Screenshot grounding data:
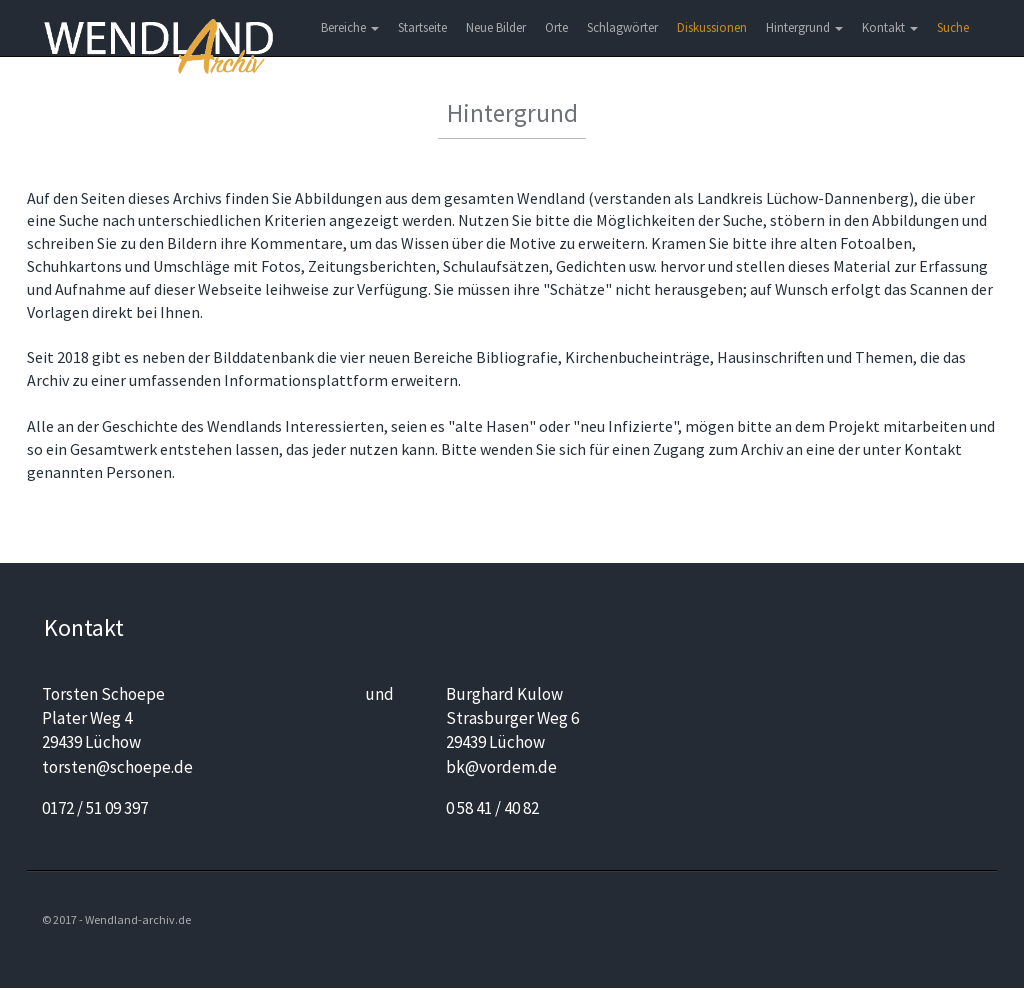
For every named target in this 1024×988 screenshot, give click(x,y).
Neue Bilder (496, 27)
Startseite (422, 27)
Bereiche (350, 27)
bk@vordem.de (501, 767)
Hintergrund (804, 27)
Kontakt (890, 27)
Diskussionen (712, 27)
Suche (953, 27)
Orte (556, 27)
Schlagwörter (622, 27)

**WORK TO BE COMPLETED:** Quote all the records verbatim, dropping any pictures from your copy.

**FINISHED TASK:**
For every named target in this 1024×988 screenshot, give click(x,y).
Neue Bilder (496, 27)
Startseite (422, 27)
Bereiche (350, 27)
bk@vordem.de (501, 767)
Hintergrund (804, 27)
Kontakt (890, 27)
Diskussionen (712, 27)
Suche (953, 27)
Orte (556, 27)
Schlagwörter (622, 27)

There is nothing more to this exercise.